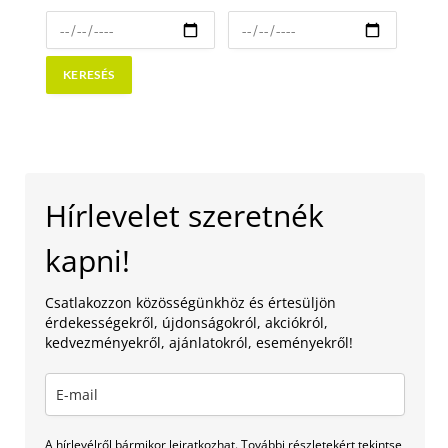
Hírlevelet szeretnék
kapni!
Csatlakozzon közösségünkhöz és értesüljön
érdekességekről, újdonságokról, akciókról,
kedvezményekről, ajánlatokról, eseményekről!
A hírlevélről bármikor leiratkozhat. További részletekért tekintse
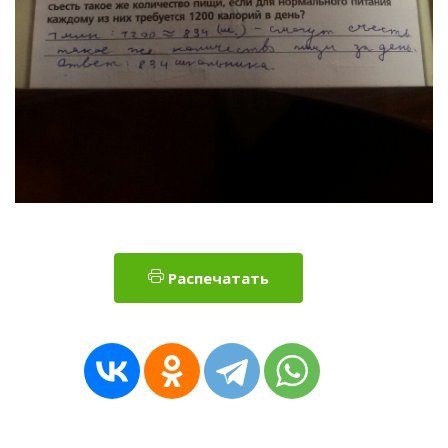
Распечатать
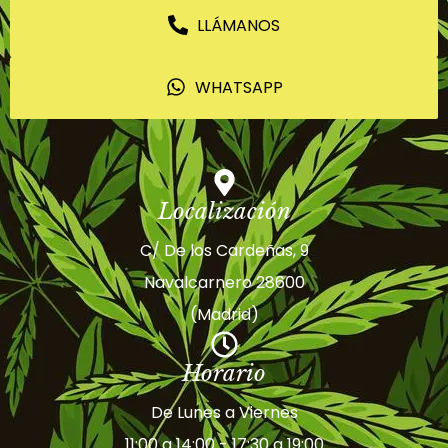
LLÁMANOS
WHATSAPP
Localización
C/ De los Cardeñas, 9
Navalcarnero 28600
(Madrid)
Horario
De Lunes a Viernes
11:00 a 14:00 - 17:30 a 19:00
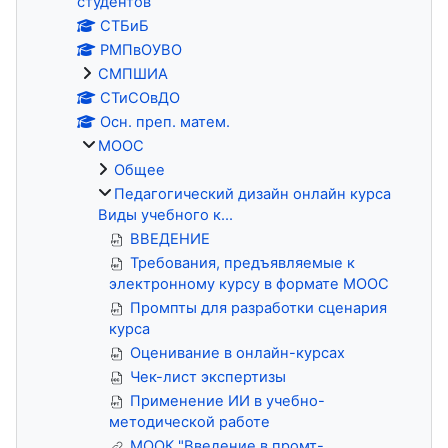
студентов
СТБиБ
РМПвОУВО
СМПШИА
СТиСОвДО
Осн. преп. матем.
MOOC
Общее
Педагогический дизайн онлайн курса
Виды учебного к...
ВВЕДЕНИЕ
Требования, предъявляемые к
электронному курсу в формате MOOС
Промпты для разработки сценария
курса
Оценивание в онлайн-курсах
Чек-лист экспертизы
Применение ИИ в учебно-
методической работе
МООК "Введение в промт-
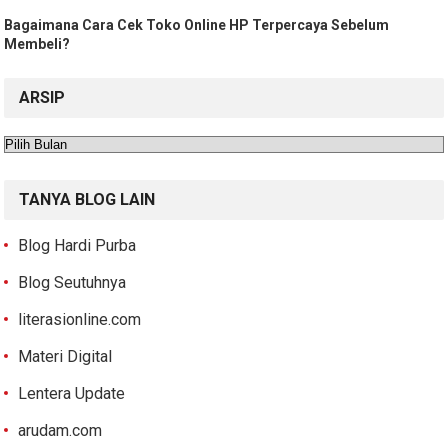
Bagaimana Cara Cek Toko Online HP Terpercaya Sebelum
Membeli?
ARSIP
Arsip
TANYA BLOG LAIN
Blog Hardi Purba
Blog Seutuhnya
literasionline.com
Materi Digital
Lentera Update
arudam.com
◇ ◇ ◇ ◇ ◇ ◇ ◇
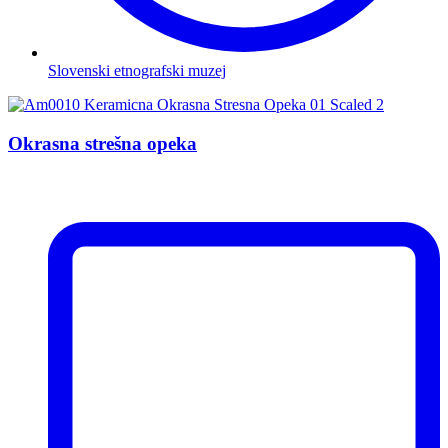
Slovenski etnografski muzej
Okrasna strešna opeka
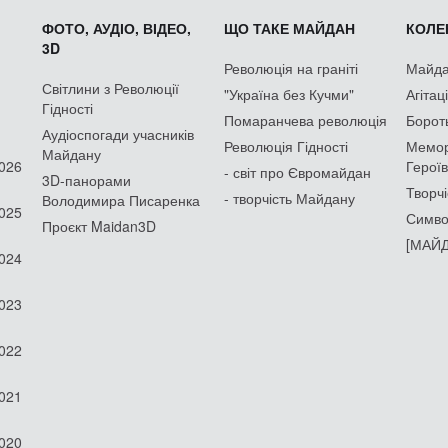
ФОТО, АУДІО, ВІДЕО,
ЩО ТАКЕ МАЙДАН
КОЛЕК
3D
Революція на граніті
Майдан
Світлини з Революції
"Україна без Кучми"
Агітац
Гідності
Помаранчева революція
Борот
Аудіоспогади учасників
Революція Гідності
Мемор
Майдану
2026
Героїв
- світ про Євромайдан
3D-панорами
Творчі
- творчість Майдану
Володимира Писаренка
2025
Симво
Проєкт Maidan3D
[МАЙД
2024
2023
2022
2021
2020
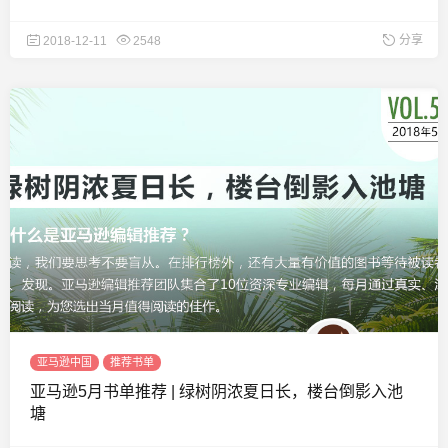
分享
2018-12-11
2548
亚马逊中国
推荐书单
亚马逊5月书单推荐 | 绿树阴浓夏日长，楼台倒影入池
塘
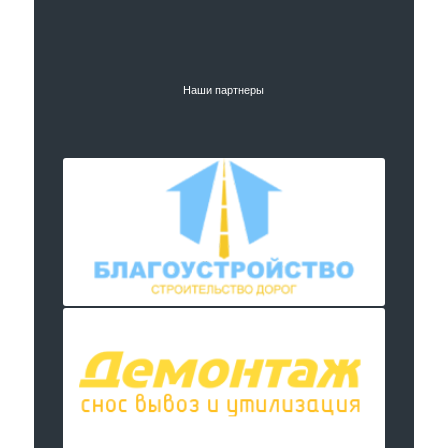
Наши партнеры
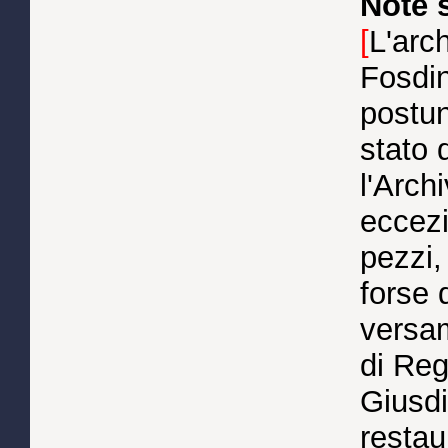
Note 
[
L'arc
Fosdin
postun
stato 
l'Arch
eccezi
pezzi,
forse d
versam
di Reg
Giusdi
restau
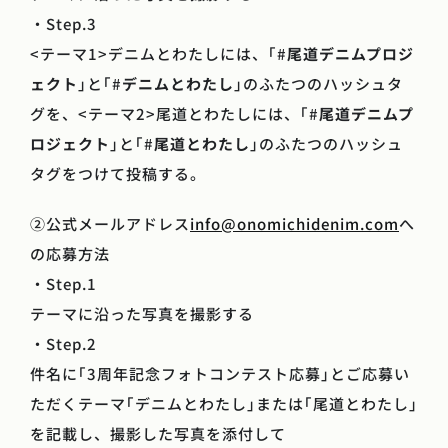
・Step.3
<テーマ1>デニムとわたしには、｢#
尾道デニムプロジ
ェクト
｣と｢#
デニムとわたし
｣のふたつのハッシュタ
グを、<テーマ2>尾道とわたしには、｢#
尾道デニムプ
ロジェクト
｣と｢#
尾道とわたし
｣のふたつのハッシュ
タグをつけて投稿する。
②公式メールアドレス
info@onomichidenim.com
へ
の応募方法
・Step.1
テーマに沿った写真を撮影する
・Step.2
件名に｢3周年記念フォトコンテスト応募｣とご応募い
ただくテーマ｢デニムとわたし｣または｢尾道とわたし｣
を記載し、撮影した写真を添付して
◇ ◇ ◇ ◇ ◇ ◇ ◇
- **WHAT IS NEEDED**:
In the records above, which lines hold the string "онлайн"? Copy each one.

- **ANSWER TO THIS EXERCISE**:
Педагогический дизайн онлайн курса
Оценивание в онлайн-курсах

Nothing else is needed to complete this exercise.